Young Roots

By April 10, 2016Archives, Opinion

Promoting Pangasinan’s treasures

Johanne R. Macob

By Johanne R. Macob

 

ON the 436th founding anniversary of our beloved province, the dream of establishing the Center for Pangasinan Studies (CPS) was realized, thanks to the initiative of the provincial government and the assistance of the University of the Philippines (UP), the Pangasinan Historical and Cultural Commission, and the five higher educational institutions (HEIs) in the province. Pangasinan, like Bulacan, Pampanga, and Cordillera, now has a permanent venue to further the research on the province’s local history and culture.

The CPS, located at the Bengson-Yuson ancestral house in Lingayen, keeps the documents and other artifacts on Pangasinan history, culture, and heritage. UP President Alfredo Pascual in his keynote speech during the commemorative program of the 436th Agew na Pangasinan, as delivered by Dr. Popoy De Vera, said Pangasinan has a lot to boast of, particularly its people, natural resources, and its role in the Philippine and world history. There’s a lot to love about Pangasinan that has to be promoted and the launching of the CPS last April 5 provides that opportunity.

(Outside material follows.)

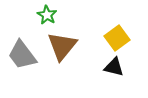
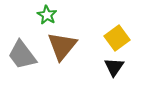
black triangle: rotated 50 degrees clockwise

Further studies on the local heritage are also eyed through the faculty and students of the five cooperating HEIs namely Colegio de Dagupan, Lyceum Northwestern University, University of Luzon, University of Pangasinan, and Virgen Milagros University Foundation. I hope students of these HEIs will develop serious interest in pursuing studies on Pangasinan. They have a big role to play in the maintenance and enhancement of the CPS.

The Cordillera Studies Center hosted by my alma mater, UP Baguio, has been getting a boost from the university’s College of Social Sciences through Cordillera-related subjects. Theses and other dissertations on Cordillera are being produced by the faculty and students of UPB regularly.

However, what I found ironic is the fact that the Pangasinan State University (PSU), is not involved in the undertaking. It was not one of the HEIs that signed the memorandum of agreement on the CPS project, despite the fact that PSU, according to its president, Dexter Buted, is not only the region’s biggest state university having the most number of campuses in the province- Lingayen, Binmaley, San Carlos City, Bayambang, Urdaneta City, Asingan, Sta. Maria, Infanta, and Alaminos City. PSU could definitely greatly boost center’s undertakings!

PSU’s participation, under the present administration, with its vision – to be an ASEAN premier state university by 2020 – can make a difference for the promotion of the Pangasinan language, ideology, history, and culture. Note that the ASEAN member-states themselves, in 2000, have inked the Declaration On Cultural Heritage, which is geared towards the “protection and promotion of ASEAN cultural heritage and cultural rights undertakings….”

Anyway, though I still personally do not know the reason behind the province’s state university’s exclusion from the CPS project, it is my fervent hope that the PSU students will still find ways to assist the CPS to help boost our beloved Pangasinan’s treasures, and we are one of these treasures.